Abstract
Deep unsupervised learning extracts meaningful features from unlabeled images and simultaneously serves downstream tasks in computer vision. The basic process of deep clustering methods can include features learning and clustering assignment. To enhance the discriminative ability of the features and further improve the clustering performances, a new deep clustering method namely ACMEC (asymmetric convolutional denoising autoencoder with manifold spatial embedding clustering) is proposed. In this method, an asymmetric convolution denoising autoencoder is employed to extract visual features from images, and a manifold learning algorithm is used to obtain more distinctive features, followed by a Gaussian Mixture Model (GMM) is for clustering learning. The stability of feature space is guaranteed using separately training mechanism.

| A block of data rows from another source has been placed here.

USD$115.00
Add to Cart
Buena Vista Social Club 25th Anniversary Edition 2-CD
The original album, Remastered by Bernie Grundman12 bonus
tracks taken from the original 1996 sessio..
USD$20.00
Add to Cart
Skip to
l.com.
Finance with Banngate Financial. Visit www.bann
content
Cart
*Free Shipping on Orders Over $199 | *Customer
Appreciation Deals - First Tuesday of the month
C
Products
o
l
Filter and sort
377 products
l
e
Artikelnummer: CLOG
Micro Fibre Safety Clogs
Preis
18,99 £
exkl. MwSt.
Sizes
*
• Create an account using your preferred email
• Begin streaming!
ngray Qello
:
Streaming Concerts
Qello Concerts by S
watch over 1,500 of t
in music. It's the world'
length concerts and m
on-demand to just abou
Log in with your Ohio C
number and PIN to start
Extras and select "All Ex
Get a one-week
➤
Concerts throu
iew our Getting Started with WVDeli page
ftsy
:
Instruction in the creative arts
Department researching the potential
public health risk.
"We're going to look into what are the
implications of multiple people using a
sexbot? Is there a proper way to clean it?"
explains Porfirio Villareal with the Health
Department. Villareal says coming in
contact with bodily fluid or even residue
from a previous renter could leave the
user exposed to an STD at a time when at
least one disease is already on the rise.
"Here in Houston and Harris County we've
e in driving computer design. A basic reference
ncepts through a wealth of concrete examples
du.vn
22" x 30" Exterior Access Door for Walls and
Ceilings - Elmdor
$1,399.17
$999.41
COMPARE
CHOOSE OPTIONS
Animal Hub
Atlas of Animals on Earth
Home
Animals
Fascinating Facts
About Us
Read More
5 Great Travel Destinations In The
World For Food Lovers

In addition, reconstruction from noisy images enhances the robustness of feature networks. Experimental results on nine benchmark datasets demonstrate that the proposed ACMEC method can provide the better performances such as 0.979 clustering accuracy on the MNIST dataset and 0.668 on the fashion-MNIST dataset. ACMEC is a comparable competitor to the N2D (not too deep clustering) algorithm that is with 0.979 and 0.672 clustering accuracies respectively. Moreover, it is 16.1% higher than DEC algorithm on the fashion-MNIST dataset.
Keywords
Introduction
Deep unsupervised learning extracts meaningful feature representation from unlabeled images and simultaneously serves downstream tasks [1]. Clustering is one of the unsupervised learning methods, which automatically divides samples into several clusters so that the similarity of intra-cluster members is as larger as possible. To overcome the limitations of traditional clustering methods influenced by the curse of dimensionality, deep neural networks have become popular to automatically learn high-level visual features for high dimensional images [2]. Autoencoders (AE) is a kind of extraordinary networks with its symmetrical structure composed of encoder and decoder. AE has an excellent effect on reduction dimensionality and feature learning. Usually, the network parameters and features representation are optimized by minimizing the reconstruction loss [3, 4]. The ability of learning features of a deep network is evaluated by the performances of the downstream tasks.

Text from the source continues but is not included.